In main, you define pair p = create_pair(l, v);. This creates an automatic object p, usually by setting aside space for it on the stack. Then it calls create_pair. The value returned by create_pair is copied into p. Later, when you print &p, you are printing the address of p, not an address that create_pair returned.

Similarly, when you define pair q = create_pair(l, x);, you create another object, q. Because the lifetime of this object overlaps the lifetime of p, they must be in different places, so they have different addresses. When you print &q, you see this different address.

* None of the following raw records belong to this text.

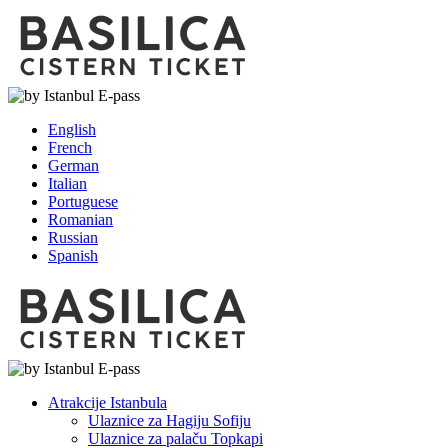
English
French
German
Italian
Portuguese
Romanian
Russian
Spanish
Atrakcije Istanbula
Ulaznice za Hagiju Sofiju
Ulaznice za palaču Topkapi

Next, consider the code you placed in the Bison rule, pair p = create_pair($<u_string>1, $<u_value>3);. Bison executes this code when it is processing a rule. It creates an automatic object, and you print its address. Then execution leaves the scope of this code, and Bison undoubtedly goes on to do other things, and it exits the processing it is currently doing. The lifetimes of automatic objects end, and the data that was on the stack is popped. Later, Bison comes back to this rule. At that point, simply because computers are mechanical in operation, the stack pointer has the same address it did before. So, when a new p is created, it happens to be in the same place as the old p. Unlike p and q, which had to be in different places because they existed at the same time, this old p and new p exist only at different times, so they may be in the same place.

This will not necessarily always happen. If your grammar is more complicated, Bison might have other things in the stack at one time and not another (or perhaps not; the parsing machine Bison produces might not act that way; I do not know offhand). Or if you have the same code in another rule, the stack might be different when that rule is processed.

0
votes

So, what you are seeing is the address of a stack variable changing. Which is perfectly normal. If they all had the same address, you'd get the one value overwrite the other, which wouldn't be very useful.

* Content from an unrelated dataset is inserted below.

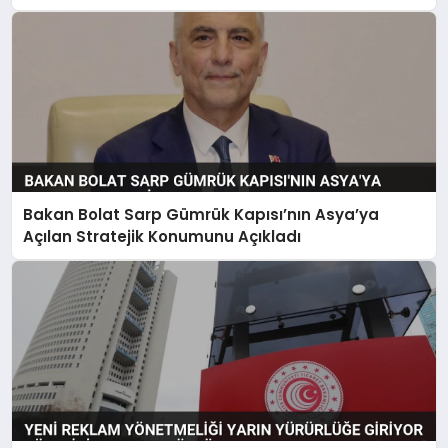
Bakan Bolat Sarp Gümrük Kapısı’nın Asya’ya
Açılan Stratejik Konumunu Açıkladı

Edit: When you call a function (from the same caller function, e.g. main), the address of a stack variable is always the same - since the stack started out being the same when the call is made [typically - of course, sometimes compilers do funny things with the stack, so it's not 100% guaranteed]

Edit2: To clarify, if the calls are the same CHAIN of calls, e.g. calling function A from function B from function C, then the stack is OFTEN the same in A, no matter where in B or C the call is made. Of course, if we call function A from function D from function C, then all bets are off as to the address of local variables in A [well, it's most likely fairly similar, but if function D has some huge local variables, it could be very different]. And the caveat that this is TYPICAL still applies. Compilers may well leave the cleanup of the stack "until it's got enough to bother", rather than cleaning up every single call, which means three calls to function A may accumulate some "garbage" on the stack, which doesn't get cleaned up until later.

I'm a little confused as to why you think it should be different from this?